Esa noche, Piero pidió la cartera de su hermano. A la luz del candelabro de la silla, rebuscó hasta encontrar una caja de nogal, que abrió con entusiasmo.

"Tu tesoro ... el regalo del abuelo Marco ..." Tumbado en la otra cama, Raffaello parecía dormido, solo respiraba, su cuerpo se consumía y los médicos no sabían qué hacer para despertarlo. Algún día tu sueño se hará realidad, verás ... Cuando acabe la guerra iremos a Viena, Praga, París, estudiaremos en los mejores conservatorios y tocaremos en las mejores orquestas. Serás un clarinetista tan famoso como Stadler. —Con el entusiasmo que pretendía contagiar a su hermano, armó las piezas sueltas que sacó del estuche. Puede sonar tan horriblemente mal que no podrás soportarlo y te despertarás.

De la bolsa extrajo varias partituras, ediciones de segunda mano adquiridas a lo largo de los años. Eligió el favorito de su hermano. Lo abrió con cuidado, lo colocó en la silla junto al candelabro y se llevó la boquilla del clarinete de seis teclas a los labios.

La música atravesó la puerta y salió volando por la ventana, cubriendo el aire de la casa con una armonía deslumbrante.

Dora entró en ese preciso momento.

"Oh, disculpe, señora." No me había dado cuenta de lo tarde que es.

-No importa. Ha sido hermoso. En realidad. Pero lo mejor es que descansamos.

Cogió el candelabro y cerró la puerta. Piero se quedó en la oscuridad con su nostalgia.

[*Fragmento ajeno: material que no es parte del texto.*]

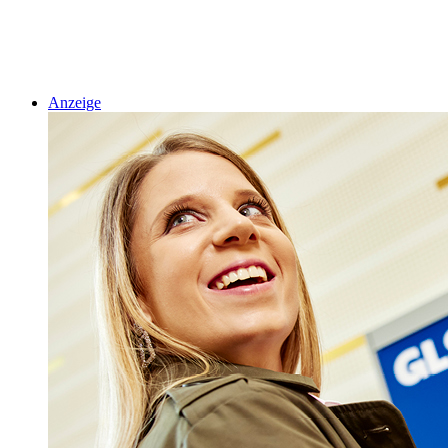
Anzeige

En las noches siguientes tocó minuetos y diversiones que formaban parte del repertorio favorito de su hermano, en un intento desesperado por despertarlo.

Una de esas noches vio a Raffaello mover los labios.

-¡Ha hablado! Pero no abras los ojos ”, exclamó en italiano y tan rápido que Dora no lo entendió.

"Dijo algo sobre ayudar a una mujer, creo ... Dice lo mismo todo el tiempo: tienes que ayudarla". Le pregunté dónde está esa mujer. Me pareció entender: dónde termina el tiempo.

Raffaello Aldani falleció dos días después. Fue enterrado en el cementerio de Castalla, en una breve ceremonia. Asistieron sus acompañantes, Dora y su esposo también estuvieron presentes. Piero se quedó en un segundo plano, con la mirada fija en el suelo, como ajeno o distante de lo que sucedía, como si la persona a la que iban a enterrar no fuera su hermano gemelo, como si el dolor hubiera sido anticipado para proteger al hermano. herida. La muleta, que estaba empezando a manejar con facilidad, le ayudó a darse la vuelta y marcharse, no sin antes levantar la mirada para encontrarse con los de Dora. Se miraron el uno al otro.